L’assemblée générale de la Fédération des enfants déracinés des départements et territoires d’outre-mer (FEDD) tient son assemblée générale ce samedi 19 août, à Saint-Herblain, un lieu symbolique. Comme de nombreux départements français, entre 1960 et 1980, la Loire-Atlantique a accueilli des enfants réunionnais arrachés à leurs familles, sans leurs consentements. Ils réclament aujourd’hui une indemnisation.

Soixante-dix “enfants dits de la Creuse” se sont retrouvés à Saint-Herblain en Loire-Atlantique pour l’assemblée générale de leur fédération. Ils espèrent des réparations pour le préjudice moral subi il y a 60 ans. • © France 3 Pays de la Loire- Boris Vioche

Il y a 60 ans, ils ont perdu leur identité, leurs racines, leurs familles.

Sur l’île de la Réunion, entre 1963 et 1982, plus de deux-mille enfants et adolescents ont été enlevés à leur famille par l’administration. Envoyés de force dans des départements ruraux de métropole.

Un traumatisme

Une page d’histoire douloureuse, difficile à tourner.

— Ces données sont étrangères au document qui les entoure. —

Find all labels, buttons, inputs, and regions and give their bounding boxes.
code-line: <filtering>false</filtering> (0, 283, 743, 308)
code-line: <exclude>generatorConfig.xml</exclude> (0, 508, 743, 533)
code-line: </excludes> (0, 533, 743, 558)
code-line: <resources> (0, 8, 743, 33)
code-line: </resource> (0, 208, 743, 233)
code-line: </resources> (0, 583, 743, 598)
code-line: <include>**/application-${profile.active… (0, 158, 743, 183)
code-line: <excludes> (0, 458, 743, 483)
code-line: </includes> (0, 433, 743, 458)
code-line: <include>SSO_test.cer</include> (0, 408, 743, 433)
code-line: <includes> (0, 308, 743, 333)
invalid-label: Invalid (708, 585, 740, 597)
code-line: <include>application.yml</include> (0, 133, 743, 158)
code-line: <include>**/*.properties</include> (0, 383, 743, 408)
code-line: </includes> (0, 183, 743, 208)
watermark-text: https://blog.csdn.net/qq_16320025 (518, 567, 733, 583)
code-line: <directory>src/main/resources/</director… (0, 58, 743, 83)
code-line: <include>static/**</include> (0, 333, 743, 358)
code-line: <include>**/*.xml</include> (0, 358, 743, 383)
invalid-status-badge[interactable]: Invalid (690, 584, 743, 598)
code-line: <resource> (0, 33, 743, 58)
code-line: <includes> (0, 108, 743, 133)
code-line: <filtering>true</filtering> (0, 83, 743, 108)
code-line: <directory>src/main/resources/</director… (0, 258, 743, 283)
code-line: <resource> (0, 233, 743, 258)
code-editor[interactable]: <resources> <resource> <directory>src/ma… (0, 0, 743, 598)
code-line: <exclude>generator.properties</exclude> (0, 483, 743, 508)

Un traumatisme pour ceux qui ont survécu, comme Daisy Jamain, installée à Saint-Herblain, en Loire-Atlantique. 

Il y a deux ans, après 55 ans de séparation, Daisy a retrouvé sa soeur qui vivait elle en Martinique. Ce samedi 19 août elle a choisi de témoigner. Des années après, la blessure est toujours là.

“C’était difficile. Déjà le dépaysement, le manque de soleil. On est arrivés un 19 septembre 1968 avec ma petite soeur. Il faisait gris, il faisait froid. Quand j’ai vu l’avion décoller, j’ai compris que c’était fini, que je n’allais plus revoir mon île. C’était très dur”, se souvient Daisy.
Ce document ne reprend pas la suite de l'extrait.